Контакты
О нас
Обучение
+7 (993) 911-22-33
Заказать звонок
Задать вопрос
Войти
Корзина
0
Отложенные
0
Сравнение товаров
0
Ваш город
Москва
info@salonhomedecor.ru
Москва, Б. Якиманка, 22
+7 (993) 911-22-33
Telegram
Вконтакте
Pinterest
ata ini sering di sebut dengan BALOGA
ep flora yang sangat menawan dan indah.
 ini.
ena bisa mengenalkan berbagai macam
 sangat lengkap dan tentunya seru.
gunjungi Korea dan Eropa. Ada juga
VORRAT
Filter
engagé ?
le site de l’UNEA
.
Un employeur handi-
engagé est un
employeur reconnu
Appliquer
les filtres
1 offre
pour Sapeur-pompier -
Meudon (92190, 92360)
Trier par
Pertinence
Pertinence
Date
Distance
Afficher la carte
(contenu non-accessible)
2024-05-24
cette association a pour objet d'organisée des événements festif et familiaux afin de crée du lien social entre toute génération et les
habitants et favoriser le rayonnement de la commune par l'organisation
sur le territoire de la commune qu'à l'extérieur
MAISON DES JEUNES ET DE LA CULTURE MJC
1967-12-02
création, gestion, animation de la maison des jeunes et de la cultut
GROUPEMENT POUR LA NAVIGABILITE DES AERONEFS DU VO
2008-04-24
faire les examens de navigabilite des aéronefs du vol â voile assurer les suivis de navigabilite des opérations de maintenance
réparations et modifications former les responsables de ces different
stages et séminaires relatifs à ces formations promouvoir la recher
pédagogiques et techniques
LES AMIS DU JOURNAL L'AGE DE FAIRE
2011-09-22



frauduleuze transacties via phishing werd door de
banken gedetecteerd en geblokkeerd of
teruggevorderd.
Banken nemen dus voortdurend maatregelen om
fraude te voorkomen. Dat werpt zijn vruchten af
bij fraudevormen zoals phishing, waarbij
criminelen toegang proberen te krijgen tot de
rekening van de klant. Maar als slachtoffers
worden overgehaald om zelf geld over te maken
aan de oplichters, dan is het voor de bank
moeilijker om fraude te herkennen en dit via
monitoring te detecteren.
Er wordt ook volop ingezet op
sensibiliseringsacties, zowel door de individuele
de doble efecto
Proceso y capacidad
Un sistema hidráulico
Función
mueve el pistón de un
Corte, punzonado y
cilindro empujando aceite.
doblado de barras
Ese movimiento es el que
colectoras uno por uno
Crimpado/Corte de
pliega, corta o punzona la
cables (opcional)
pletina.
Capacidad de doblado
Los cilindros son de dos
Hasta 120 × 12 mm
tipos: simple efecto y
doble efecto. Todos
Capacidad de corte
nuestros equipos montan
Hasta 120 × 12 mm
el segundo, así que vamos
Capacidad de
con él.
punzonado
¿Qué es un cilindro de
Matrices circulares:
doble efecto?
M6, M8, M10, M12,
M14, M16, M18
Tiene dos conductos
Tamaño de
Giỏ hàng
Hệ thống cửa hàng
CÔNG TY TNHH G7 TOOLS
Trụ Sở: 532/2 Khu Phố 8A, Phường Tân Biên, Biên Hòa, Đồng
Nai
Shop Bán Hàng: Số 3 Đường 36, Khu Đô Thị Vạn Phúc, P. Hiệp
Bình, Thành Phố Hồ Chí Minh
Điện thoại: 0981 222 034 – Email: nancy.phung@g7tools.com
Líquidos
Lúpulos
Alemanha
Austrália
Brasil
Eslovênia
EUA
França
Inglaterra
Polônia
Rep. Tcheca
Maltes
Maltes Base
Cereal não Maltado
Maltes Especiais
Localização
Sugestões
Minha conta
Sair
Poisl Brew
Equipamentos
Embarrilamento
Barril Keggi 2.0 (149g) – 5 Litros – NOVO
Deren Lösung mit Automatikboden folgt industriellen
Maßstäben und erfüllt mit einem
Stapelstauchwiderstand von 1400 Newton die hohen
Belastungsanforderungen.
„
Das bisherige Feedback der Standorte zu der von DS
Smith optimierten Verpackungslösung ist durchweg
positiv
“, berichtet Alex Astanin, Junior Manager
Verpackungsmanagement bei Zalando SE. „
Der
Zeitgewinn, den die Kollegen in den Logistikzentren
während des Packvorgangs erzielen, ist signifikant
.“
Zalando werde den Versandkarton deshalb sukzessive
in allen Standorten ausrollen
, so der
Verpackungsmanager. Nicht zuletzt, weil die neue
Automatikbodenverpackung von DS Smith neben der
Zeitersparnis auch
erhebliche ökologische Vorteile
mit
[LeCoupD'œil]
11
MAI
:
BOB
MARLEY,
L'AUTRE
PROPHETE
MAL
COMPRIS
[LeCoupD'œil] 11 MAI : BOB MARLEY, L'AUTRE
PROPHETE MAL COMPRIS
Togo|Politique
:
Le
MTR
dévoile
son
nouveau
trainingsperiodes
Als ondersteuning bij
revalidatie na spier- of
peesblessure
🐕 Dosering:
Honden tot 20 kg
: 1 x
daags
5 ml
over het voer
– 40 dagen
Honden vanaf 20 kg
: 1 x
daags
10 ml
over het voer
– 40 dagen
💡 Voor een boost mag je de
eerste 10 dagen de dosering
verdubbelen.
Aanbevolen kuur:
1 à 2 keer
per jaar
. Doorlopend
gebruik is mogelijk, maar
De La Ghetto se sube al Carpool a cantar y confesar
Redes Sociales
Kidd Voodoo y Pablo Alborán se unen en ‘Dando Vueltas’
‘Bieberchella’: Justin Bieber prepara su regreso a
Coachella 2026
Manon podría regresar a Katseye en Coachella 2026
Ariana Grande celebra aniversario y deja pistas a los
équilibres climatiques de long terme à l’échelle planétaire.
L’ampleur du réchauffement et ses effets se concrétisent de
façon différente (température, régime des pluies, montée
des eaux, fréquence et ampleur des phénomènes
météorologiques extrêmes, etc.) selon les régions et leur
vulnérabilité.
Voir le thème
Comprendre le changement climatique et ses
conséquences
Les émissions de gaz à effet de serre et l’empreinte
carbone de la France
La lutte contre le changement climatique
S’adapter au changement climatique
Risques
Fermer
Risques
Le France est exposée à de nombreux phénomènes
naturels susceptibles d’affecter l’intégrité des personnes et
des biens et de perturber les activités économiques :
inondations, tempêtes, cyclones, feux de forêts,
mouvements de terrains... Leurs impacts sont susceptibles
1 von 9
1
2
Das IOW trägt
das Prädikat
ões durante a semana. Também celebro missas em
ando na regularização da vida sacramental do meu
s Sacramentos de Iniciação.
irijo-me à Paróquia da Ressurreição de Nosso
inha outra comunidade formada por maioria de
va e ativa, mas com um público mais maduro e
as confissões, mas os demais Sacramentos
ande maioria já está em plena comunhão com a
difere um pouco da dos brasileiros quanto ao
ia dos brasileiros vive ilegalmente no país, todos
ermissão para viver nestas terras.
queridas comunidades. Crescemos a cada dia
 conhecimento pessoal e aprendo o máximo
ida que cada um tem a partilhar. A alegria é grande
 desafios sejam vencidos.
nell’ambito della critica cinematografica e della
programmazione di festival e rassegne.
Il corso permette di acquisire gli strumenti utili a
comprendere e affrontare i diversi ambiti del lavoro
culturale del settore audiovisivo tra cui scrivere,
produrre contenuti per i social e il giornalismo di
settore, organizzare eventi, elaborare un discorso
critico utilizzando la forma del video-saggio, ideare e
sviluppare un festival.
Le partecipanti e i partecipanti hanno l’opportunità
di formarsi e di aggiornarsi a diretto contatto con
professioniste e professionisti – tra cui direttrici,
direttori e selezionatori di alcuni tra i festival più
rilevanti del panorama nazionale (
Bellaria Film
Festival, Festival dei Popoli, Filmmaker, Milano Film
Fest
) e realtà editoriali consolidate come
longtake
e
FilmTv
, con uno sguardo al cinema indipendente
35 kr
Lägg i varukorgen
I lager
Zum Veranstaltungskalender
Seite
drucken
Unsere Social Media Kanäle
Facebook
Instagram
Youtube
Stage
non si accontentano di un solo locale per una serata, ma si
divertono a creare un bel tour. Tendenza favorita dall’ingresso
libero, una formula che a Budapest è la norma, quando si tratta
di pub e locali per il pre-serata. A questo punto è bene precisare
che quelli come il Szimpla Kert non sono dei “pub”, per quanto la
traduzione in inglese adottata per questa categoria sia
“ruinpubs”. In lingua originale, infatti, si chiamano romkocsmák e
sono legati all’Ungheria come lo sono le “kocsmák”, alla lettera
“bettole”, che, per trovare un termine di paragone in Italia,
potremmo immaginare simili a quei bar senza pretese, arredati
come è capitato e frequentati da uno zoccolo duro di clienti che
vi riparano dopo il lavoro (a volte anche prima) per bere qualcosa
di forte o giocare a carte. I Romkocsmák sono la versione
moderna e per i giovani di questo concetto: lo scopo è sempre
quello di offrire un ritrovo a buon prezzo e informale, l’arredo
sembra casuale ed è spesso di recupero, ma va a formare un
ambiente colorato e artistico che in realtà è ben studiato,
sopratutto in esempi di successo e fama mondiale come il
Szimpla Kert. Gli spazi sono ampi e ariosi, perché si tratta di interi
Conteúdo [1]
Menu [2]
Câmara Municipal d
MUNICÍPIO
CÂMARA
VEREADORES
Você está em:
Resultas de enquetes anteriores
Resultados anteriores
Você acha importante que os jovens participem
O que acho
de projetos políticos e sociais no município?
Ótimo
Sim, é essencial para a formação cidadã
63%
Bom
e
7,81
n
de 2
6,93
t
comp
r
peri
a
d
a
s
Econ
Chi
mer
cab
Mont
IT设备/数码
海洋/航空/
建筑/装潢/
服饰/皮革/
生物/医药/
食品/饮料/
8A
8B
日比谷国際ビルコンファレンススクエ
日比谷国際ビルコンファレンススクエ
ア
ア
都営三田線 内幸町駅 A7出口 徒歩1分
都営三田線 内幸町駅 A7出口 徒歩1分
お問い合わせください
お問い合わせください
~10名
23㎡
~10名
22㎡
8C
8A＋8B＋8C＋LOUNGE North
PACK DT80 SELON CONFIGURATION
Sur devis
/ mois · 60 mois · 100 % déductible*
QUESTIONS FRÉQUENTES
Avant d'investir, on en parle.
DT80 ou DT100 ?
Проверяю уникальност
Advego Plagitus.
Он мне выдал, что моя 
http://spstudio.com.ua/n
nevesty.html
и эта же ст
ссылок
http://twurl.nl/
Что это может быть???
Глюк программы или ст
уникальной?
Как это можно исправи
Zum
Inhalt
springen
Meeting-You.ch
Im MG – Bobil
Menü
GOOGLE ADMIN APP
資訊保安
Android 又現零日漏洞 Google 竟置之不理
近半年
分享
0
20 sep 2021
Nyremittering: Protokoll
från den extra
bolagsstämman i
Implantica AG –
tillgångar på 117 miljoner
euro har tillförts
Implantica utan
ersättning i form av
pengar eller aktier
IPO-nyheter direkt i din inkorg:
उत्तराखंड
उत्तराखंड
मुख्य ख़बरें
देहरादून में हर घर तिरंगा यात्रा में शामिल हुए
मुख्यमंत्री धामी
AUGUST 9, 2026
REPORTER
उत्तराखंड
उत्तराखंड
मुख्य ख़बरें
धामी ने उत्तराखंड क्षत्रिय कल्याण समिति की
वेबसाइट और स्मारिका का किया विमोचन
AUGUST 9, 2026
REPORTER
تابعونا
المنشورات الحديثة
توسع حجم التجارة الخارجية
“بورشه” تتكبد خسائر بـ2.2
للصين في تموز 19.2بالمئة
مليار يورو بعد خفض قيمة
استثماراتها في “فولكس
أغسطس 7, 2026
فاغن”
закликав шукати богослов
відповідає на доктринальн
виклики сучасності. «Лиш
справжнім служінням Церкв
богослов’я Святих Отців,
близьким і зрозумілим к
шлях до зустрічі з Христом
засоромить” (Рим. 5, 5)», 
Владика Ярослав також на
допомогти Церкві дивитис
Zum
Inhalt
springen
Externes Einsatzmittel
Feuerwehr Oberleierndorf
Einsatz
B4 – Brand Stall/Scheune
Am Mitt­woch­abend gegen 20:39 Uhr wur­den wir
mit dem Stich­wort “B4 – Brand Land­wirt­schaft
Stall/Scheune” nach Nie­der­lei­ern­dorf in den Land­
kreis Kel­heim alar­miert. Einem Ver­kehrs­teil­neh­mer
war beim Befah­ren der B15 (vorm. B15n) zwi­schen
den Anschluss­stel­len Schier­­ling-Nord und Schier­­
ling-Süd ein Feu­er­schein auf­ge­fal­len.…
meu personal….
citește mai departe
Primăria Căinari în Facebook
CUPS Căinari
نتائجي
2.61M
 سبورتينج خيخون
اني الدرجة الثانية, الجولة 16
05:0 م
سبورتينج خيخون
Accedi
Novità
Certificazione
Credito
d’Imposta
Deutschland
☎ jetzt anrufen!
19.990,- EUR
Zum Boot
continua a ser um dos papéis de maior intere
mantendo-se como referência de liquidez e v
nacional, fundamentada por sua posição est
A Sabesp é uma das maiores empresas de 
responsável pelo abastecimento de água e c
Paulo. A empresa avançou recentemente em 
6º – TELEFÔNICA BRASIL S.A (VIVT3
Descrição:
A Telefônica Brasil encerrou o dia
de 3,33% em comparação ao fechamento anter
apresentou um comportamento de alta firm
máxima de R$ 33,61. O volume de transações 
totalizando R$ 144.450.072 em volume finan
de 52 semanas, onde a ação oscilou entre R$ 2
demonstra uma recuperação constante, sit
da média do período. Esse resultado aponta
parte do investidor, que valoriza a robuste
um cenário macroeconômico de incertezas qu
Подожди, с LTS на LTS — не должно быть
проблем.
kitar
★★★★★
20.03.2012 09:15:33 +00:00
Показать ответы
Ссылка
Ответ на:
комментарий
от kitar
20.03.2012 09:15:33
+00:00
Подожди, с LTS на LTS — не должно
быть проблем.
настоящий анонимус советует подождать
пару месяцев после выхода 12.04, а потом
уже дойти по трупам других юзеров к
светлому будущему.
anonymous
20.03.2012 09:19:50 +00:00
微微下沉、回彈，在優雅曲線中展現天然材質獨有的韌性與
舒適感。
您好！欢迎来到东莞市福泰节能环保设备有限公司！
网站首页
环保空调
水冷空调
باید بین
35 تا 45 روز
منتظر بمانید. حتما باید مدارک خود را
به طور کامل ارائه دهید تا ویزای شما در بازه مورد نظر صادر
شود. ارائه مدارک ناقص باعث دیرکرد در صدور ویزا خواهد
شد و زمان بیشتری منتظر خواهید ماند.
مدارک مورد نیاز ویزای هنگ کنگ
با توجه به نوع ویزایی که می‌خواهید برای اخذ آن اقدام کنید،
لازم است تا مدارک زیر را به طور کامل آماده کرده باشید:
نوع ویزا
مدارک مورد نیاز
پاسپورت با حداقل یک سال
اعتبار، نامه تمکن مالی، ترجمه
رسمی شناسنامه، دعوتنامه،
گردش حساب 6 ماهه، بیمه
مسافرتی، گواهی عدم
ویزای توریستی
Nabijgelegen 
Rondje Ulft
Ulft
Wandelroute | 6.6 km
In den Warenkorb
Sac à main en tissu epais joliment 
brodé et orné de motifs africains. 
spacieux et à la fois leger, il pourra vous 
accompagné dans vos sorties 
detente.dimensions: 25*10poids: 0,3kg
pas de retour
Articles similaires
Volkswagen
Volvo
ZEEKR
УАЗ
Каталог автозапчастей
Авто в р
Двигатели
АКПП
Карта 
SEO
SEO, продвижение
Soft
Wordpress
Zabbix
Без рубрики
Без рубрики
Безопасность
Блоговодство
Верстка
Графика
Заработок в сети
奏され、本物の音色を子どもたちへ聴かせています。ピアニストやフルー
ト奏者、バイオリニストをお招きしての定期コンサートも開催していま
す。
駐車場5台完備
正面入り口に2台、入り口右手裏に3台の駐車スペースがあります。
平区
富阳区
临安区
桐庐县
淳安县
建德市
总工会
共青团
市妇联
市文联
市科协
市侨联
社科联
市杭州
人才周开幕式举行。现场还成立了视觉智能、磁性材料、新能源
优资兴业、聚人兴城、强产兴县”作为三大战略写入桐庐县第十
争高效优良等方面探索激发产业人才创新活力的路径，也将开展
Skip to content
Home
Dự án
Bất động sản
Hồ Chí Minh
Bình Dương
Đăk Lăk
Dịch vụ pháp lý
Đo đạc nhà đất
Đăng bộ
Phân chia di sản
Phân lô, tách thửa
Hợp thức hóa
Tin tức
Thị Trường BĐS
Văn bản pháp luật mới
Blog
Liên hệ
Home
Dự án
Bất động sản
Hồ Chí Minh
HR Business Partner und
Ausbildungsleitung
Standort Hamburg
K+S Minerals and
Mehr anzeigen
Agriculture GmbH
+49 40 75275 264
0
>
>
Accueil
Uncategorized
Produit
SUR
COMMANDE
────
How to complete this task — Using the records above, write out exactly the lines between the one holding "Crimpado/Corte de" and the one holding "Embarrilamento", inclusive; leave everything else out.

Solved exercise —
Crimpado/Corte de
pliega, corta o punzona la
cables (opcional)
pletina.
Capacidad de doblado
Los cilindros son de dos
Hasta 120 × 12 mm
tipos: simple efecto y
doble efecto. Todos
Capacidad de corte
nuestros equipos montan
Hasta 120 × 12 mm
el segundo, así que vamos
Capacidad de
con él.
punzonado
¿Qué es un cilindro de
Matrices circulares:
doble efecto?
M6, M8, M10, M12,
M14, M16, M18
Tiene dos conductos
Tamaño de
Giỏ hàng
Hệ thống cửa hàng
CÔNG TY TNHH G7 TOOLS
Trụ Sở: 532/2 Khu Phố 8A, Phường Tân Biên, Biên Hòa, Đồng
Nai
Shop Bán Hàng: Số 3 Đường 36, Khu Đô Thị Vạn Phúc, P. Hiệp
Bình, Thành Phố Hồ Chí Minh
Điện thoại: 0981 222 034 – Email: nancy.phung@g7tools.com
Líquidos
Lúpulos
Alemanha
Austrália
Brasil
Eslovênia
EUA
França
Inglaterra
Polônia
Rep. Tcheca
Maltes
Maltes Base
Cereal não Maltado
Maltes Especiais
Localização
Sugestões
Minha conta
Sair
Poisl Brew
Equipamentos
Embarrilamento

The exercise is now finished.